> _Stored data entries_

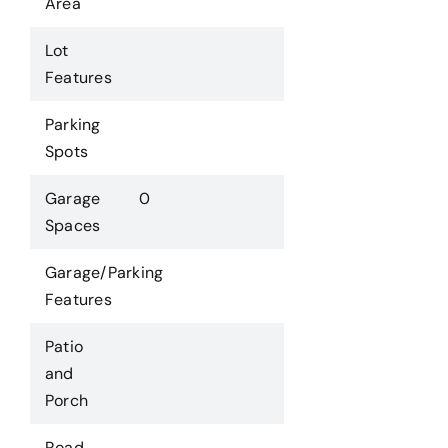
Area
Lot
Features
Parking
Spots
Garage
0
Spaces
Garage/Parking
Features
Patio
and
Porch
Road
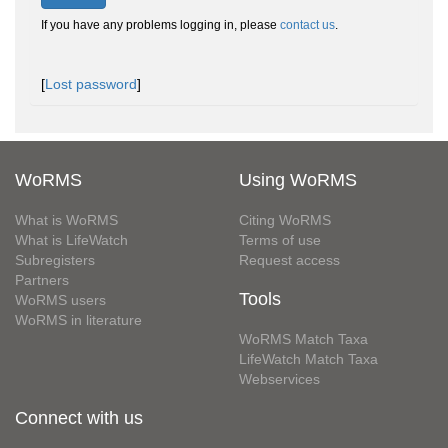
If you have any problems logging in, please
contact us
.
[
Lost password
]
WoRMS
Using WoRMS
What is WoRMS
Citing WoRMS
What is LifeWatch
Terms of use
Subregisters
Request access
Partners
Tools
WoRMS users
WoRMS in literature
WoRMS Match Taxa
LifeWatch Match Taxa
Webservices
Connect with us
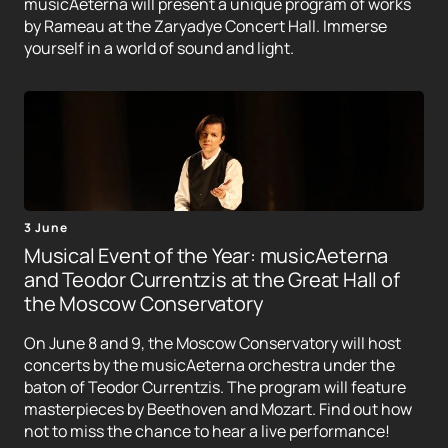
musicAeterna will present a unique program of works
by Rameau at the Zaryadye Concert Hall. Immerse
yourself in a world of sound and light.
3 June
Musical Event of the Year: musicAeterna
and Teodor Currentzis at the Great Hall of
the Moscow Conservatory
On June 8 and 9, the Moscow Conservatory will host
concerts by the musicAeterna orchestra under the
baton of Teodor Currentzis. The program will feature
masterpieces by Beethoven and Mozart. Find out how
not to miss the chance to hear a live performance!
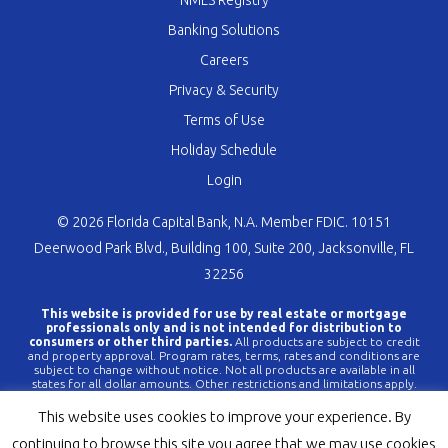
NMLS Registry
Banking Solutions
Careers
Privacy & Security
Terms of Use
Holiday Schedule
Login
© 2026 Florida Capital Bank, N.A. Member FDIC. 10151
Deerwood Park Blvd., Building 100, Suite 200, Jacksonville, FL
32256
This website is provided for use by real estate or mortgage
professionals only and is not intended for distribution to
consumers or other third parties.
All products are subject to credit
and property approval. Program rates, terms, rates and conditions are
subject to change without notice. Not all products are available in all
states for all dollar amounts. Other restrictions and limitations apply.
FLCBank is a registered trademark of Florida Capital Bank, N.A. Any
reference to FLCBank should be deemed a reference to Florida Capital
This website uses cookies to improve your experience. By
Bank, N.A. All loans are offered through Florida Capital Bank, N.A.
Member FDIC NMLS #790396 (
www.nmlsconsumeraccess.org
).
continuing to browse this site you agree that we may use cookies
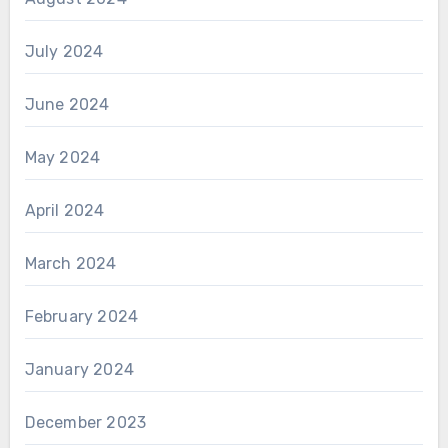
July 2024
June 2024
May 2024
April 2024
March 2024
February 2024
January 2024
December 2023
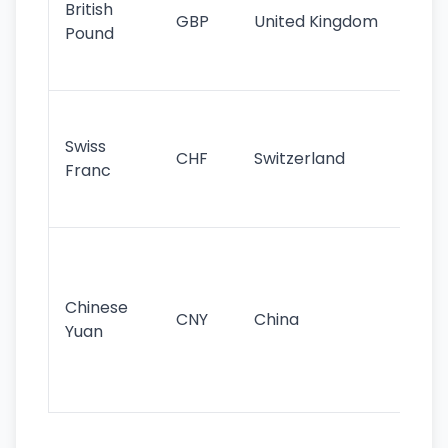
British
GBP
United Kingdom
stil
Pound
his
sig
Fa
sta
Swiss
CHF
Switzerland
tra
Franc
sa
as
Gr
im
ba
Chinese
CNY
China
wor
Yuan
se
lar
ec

==

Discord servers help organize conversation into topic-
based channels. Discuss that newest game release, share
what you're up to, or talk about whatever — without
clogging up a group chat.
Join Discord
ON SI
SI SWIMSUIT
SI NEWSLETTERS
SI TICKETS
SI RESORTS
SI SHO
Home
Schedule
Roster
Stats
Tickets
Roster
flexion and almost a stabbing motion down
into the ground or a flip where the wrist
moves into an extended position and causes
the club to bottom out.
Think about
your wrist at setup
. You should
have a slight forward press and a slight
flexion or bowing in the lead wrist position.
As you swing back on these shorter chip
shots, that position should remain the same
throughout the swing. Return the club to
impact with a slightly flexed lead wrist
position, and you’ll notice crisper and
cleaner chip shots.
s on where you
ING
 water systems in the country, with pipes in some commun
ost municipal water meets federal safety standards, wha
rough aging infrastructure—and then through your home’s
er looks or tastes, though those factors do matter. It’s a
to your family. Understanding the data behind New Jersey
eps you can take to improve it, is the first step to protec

> _Your instructions_
Please filter the entries for the word "into" and copy the lines that have it.

> _Response to this exercise_
Discord servers help organize conversation into topic-
into the ground or a flip where the wrist
moves into an extended position and causes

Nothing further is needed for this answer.